Suzanne M. Moser, ‘04

It was thanksgiving 2000 in San Francisco and I was at work when I received an email that said, “It is not too late to apply for the 2001 school year. This holiday season, give yourself the gift of education.” I took this to be a sign. 

It was the motivation I needed to complete the nursing school applications I had begun. I figured, as I put away the application for the Iowa Writer’s Workshop, I could apply to creating writing programs next year when my nursing applications were laughed out of offices, all over the east coast. It wasn’t too late, although at 35, I did find myself to be one of the older students (chronologically only) in the fall of 2001. 

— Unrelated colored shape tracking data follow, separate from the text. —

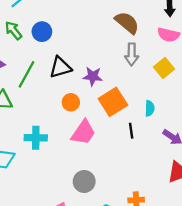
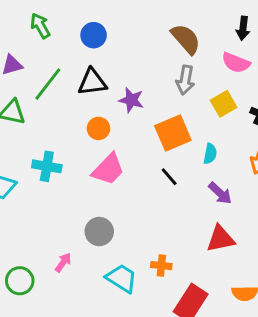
blue circle: (42, 32) -> (94, 35), moved
orange square: (113, 102) -> (173, 133), moved
cyan semicircle: (150, 108) -> (210, 154), moved
black line: (131, 131) -> (169, 177), turned -42

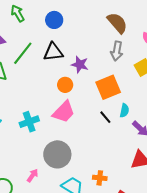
orange circle: (98, 128) -> (65, 85), moved
cyan semicircle: (210, 154) -> (124, 110), moved
cyan cross: (47, 166) -> (29, 122), moved, turned -30
gray circle: (99, 232) -> (57, 154), size x1.4

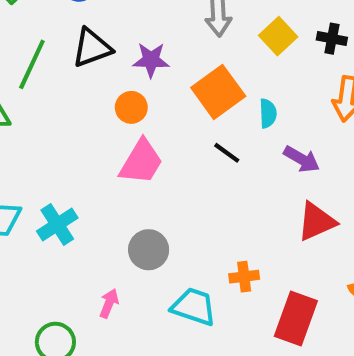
cyan semicircle: (124, 110) -> (268, 113), moved
cyan cross: (29, 122) -> (57, 224), moved
gray circle: (57, 154) -> (149, 250), size x0.7

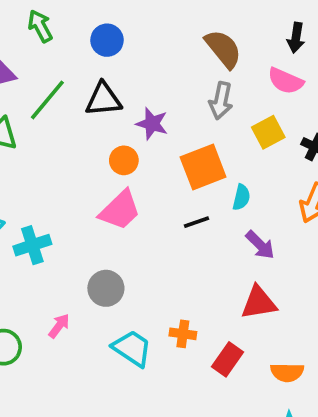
black line: (227, 153) -> (196, 222), turned -70
red rectangle: (296, 318) -> (227, 359), moved, size x0.7

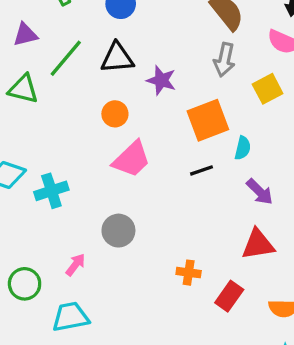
orange circle: (124, 160) -> (115, 114), moved
cyan trapezoid: (132, 348) -> (71, 317), moved, turned -45

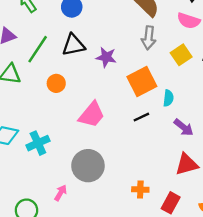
orange circle: (115, 114) -> (56, 83), moved
gray circle: (118, 231) -> (88, 166), size x1.4

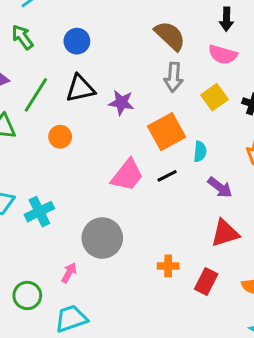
pink trapezoid: (92, 115) -> (127, 175), moved

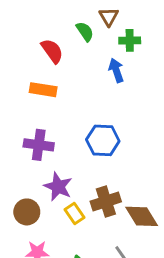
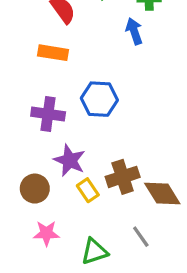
blue hexagon: (103, 140) -> (99, 99), moved

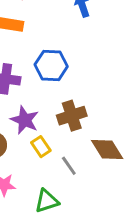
brown cross: (123, 177) -> (72, 116), moved
gray line: (141, 237) -> (69, 166), moved

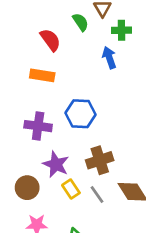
gray line: (69, 166) -> (97, 194), moved

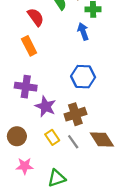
orange rectangle: (42, 75) -> (29, 46), turned 54
blue hexagon: (80, 114) -> (83, 77), moved
purple star: (56, 164) -> (46, 106), moved

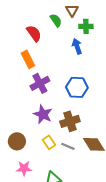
purple cross: (26, 87) -> (40, 83), moved, turned -36
gray line: (73, 142) -> (68, 146), turned -32

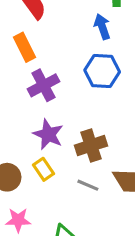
blue hexagon: (77, 87) -> (102, 71), moved
yellow rectangle: (49, 142) -> (44, 169), moved

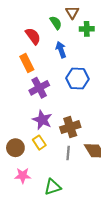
blue arrow: (102, 27) -> (61, 50), moved
gray line: (88, 185) -> (68, 153), turned 72

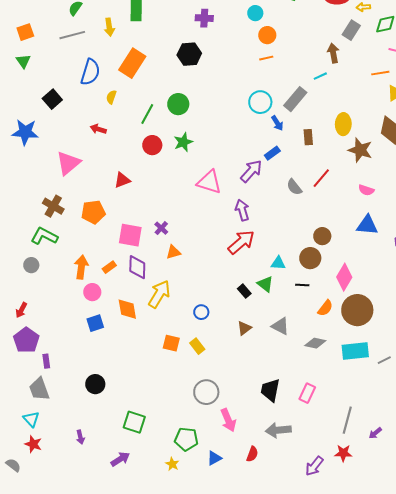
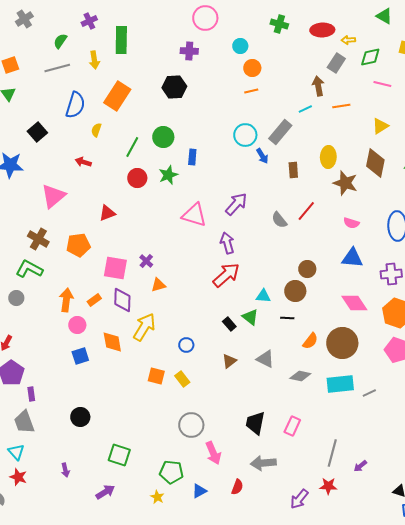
orange line: (380, 73) -> (341, 106), moved
blue rectangle: (272, 153) -> (192, 157), moved, turned -49
pink diamond: (344, 277) -> (354, 303), moved, turned -64

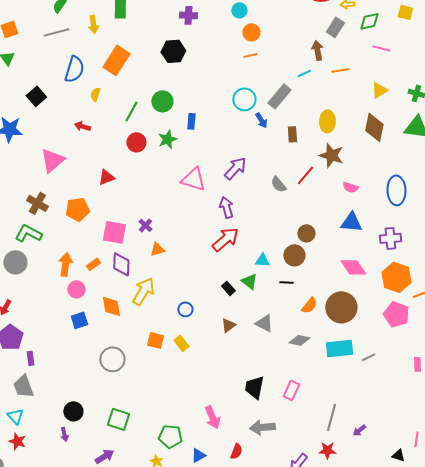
brown star: (345, 183) -> (331, 155), moved
gray circle: (16, 298) -> (15, 262), size x1.5
black circle: (80, 417) -> (73, 411), moved
gray circle: (191, 425) -> (112, 359), moved

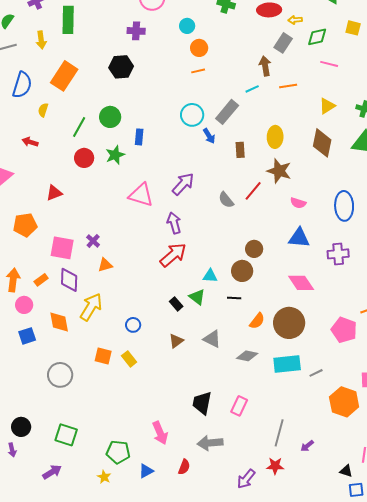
orange hexagon: (396, 277) -> (344, 402), moved

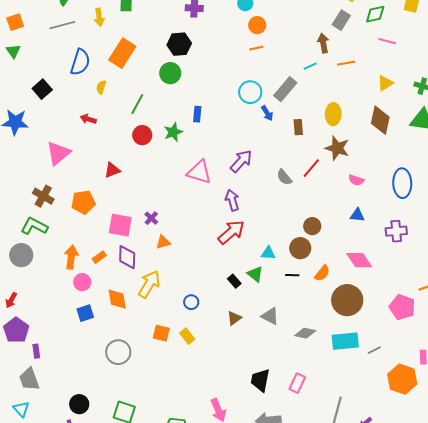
green circle: (110, 117) -> (170, 73), moved
blue triangle: (299, 238) -> (357, 215), size x0.7
orange semicircle: (257, 321) -> (322, 273), moved

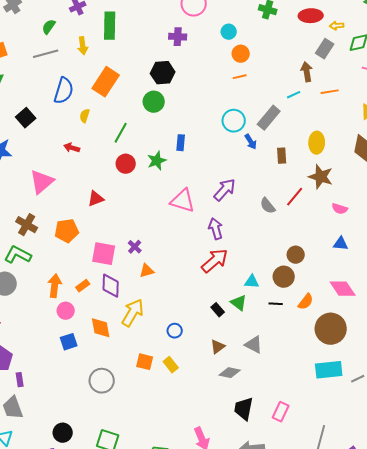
gray diamond: (305, 333) -> (230, 373), moved

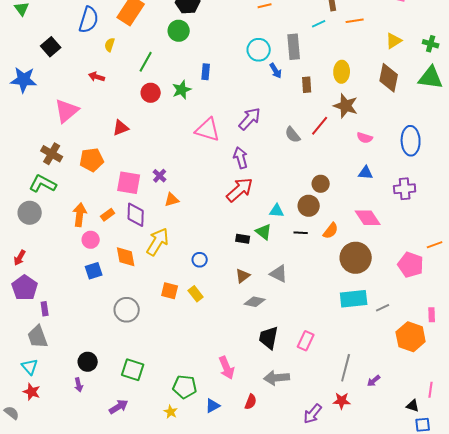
gray rectangle: (269, 118) -> (294, 47), turned -45
black rectangle: (218, 310) -> (243, 239), turned -40

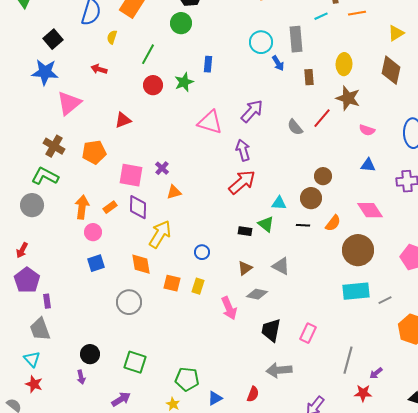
blue star: (24, 80) -> (45, 72), moved
orange diamond: (126, 257) -> (141, 264), moved
yellow rectangle: (196, 294) -> (198, 286), turned 56
pink arrow: (227, 368) -> (229, 308), moved
red star: (342, 401) -> (363, 393), moved

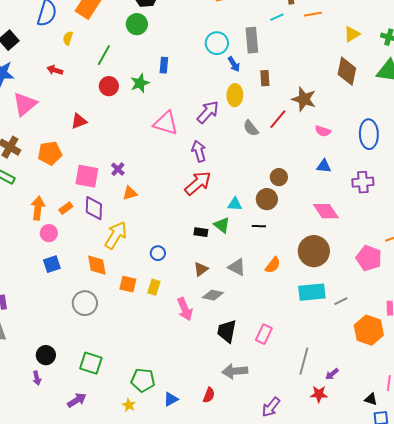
yellow ellipse: (344, 64) -> (235, 95), moved
orange semicircle: (333, 223) -> (273, 265), moved

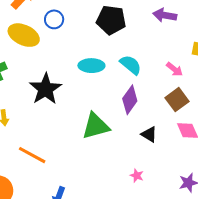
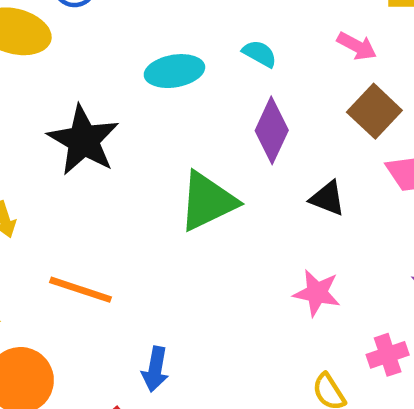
cyan semicircle: (131, 65) -> (260, 54), size x0.7
pink star: (137, 176) -> (317, 293), size x1.5

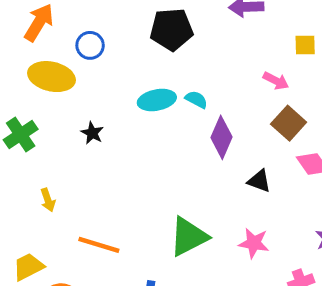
cyan semicircle: (260, 54) -> (196, 99), moved
black star: (83, 140) -> (92, 133), moved, size x0.5
green triangle: (208, 201) -> (189, 237), moved

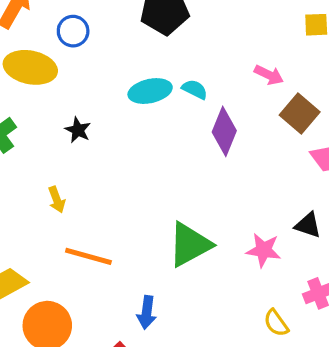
pink arrow: (276, 81) -> (269, 75), moved
black triangle: (259, 181) -> (308, 225), moved
yellow arrow: (48, 200) -> (57, 200), moved

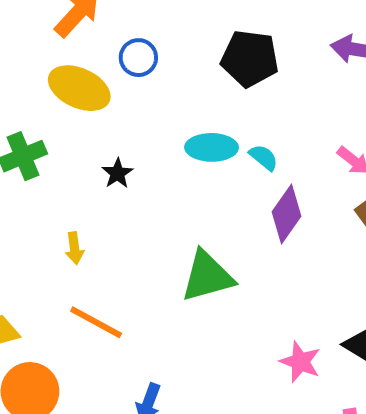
green triangle: (190, 245) -> (207, 276), moved

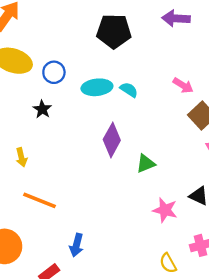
blue circle: (138, 58) -> (54, 72), moved
purple diamond: (286, 214) -> (112, 140), moved
green triangle: (207, 276) -> (146, 164), moved, size x0.6

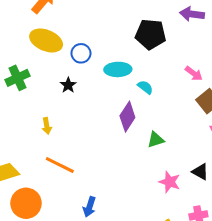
black pentagon: (114, 31) -> (151, 34), moved
cyan semicircle: (129, 90) -> (145, 87), moved

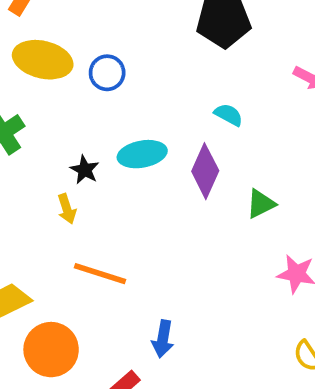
cyan ellipse: (118, 69) -> (142, 154), moved
black star: (68, 85) -> (85, 170), moved

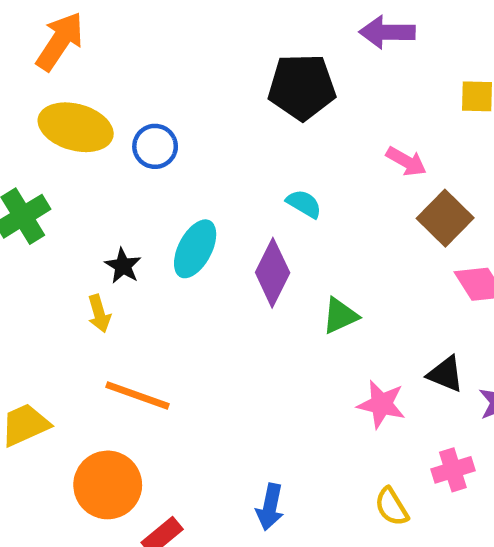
cyan ellipse: (142, 154) -> (195, 249), turned -54
blue arrow: (163, 339) -> (270, 507), moved
orange circle: (51, 350) -> (108, 485), moved

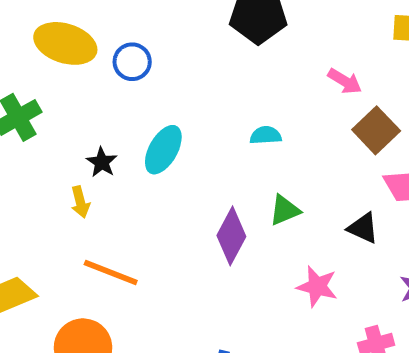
cyan semicircle: (304, 204) -> (266, 135), moved, turned -36
purple diamond: (273, 273) -> (231, 236), moved
black triangle: (446, 374) -> (363, 228), moved

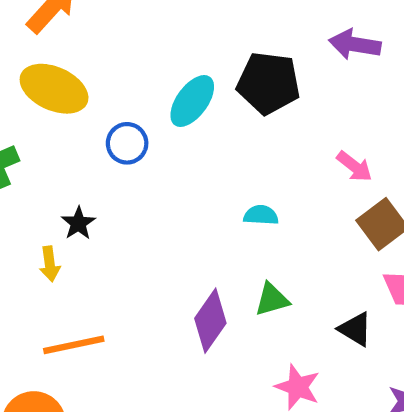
blue circle: (132, 62) -> (127, 143), moved
cyan ellipse: (163, 150) -> (192, 101), moved
orange line: (111, 272) -> (74, 345), turned -40

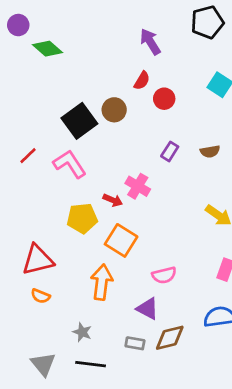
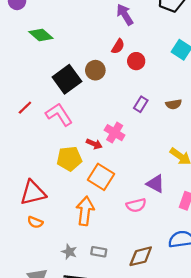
green diamond: (47, 49) -> (41, 35), moved
purple triangle: (147, 309) -> (155, 184), moved
gray rectangle: (135, 343) -> (99, 252), moved

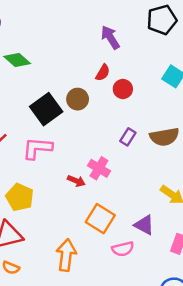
brown semicircle: (174, 104) -> (164, 137), size x1.6
pink L-shape: (59, 114) -> (37, 148), turned -52
yellow pentagon: (69, 159) -> (20, 197), moved, turned 30
orange square: (101, 177) -> (100, 219), moved

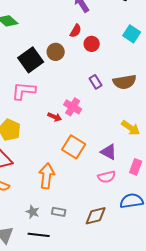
purple rectangle: (128, 137) -> (96, 82), turned -64
pink semicircle: (123, 249) -> (107, 177), moved

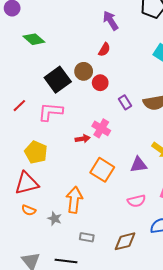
red circle: (92, 44) -> (100, 83), moved
red arrow: (55, 117) -> (83, 139), turned -32
purple triangle: (109, 152) -> (139, 165), moved, turned -36
gray star: (33, 212) -> (55, 219), moved

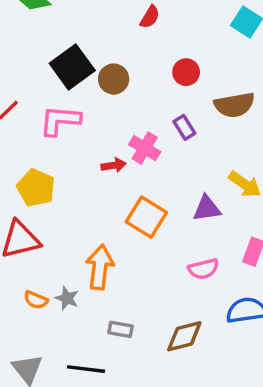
brown circle: (84, 71) -> (114, 79), moved
red circle: (100, 83) -> (186, 72), moved
purple rectangle: (125, 102) -> (184, 127), moved
orange semicircle: (29, 210) -> (36, 300), moved

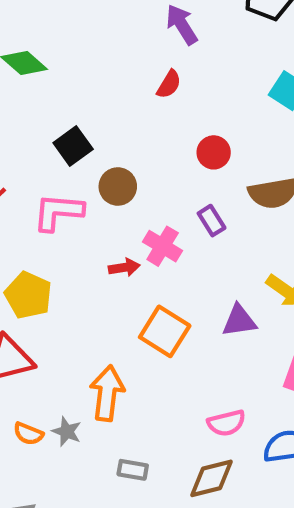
black square: (72, 67) -> (73, 146), size x0.7
brown circle: (114, 79) -> (118, 187), moved
pink semicircle: (203, 269) -> (226, 423), moved

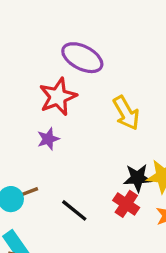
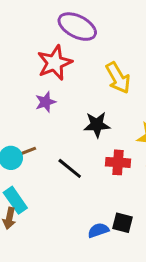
black star: (138, 178) -> (97, 125), moved
red cross: (126, 204) -> (118, 162), turned -30

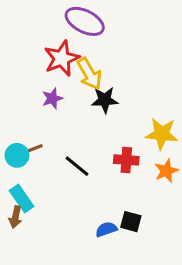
yellow arrow: (118, 78) -> (89, 74), moved
black star: (97, 125) -> (105, 100), moved

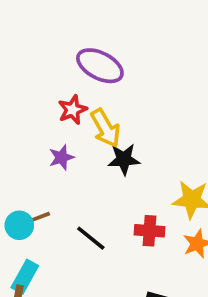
red star: (62, 58) -> (72, 110), size x0.7
cyan rectangle: (22, 198) -> (25, 277), turned 64

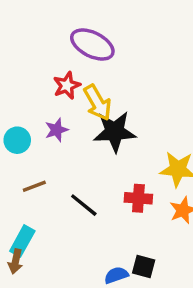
black star: (124, 159) -> (115, 132), size x1.4
cyan circle: (19, 225) -> (17, 140), moved

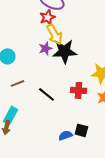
red star: (67, 86) -> (47, 17), moved
purple star: (56, 130) -> (45, 48), moved

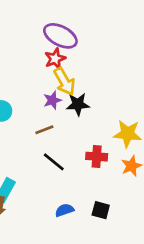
black star: (64, 51) -> (78, 104), size x0.7
brown line: (17, 83) -> (44, 130), moved
blue semicircle: (65, 135) -> (64, 210), moved

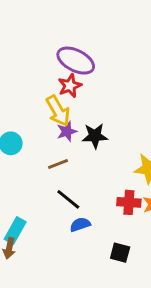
yellow arrow: (64, 81) -> (58, 111), moved
red cross: (97, 157) -> (129, 202), moved
blue semicircle: (64, 210) -> (80, 225), moved

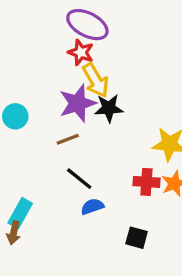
red star: (70, 86) -> (81, 52), turned -30
yellow arrow: (58, 111) -> (96, 80), moved
purple star: (67, 132) -> (78, 103), size x1.6

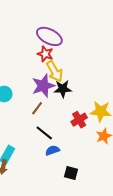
brown line: (68, 139) -> (37, 108), turned -32
red cross: (146, 182) -> (79, 120), moved, turned -35
black square: (137, 238) -> (71, 173), moved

We, fifty students of varied backgrounds from International Refugee Worker to Pharmaceutical Bioengineer, found ourselves together in September, sharing both hope and sorrow, while the world around us changed profoundly. Fortunately we came here, to pursue a profession whose center point is the caring of others. It is this model of caring that we have come to know and leave now, changed and privileged by this profession, by this University, to care for others. I certainly didn’t know when I was responding to that Thanksgiving email how great a gift or how great a responsibility it would be. I am thankful for and humbled by those who I have met and cared for during these three years. My greatest hope is that we might all, by our caring, simply - change the world profoundly - by nursing. 

Suzanne Moser with Janna Stephan and Shobna Shukla received their MSN degrees in May of 2004. The photo above was taken during the students’ community health rotation in the summer of 2002 in Tunapuna, Trinidad & Tobago where the students assisted local healthcare providers in caring for children living with HIV/AIDS.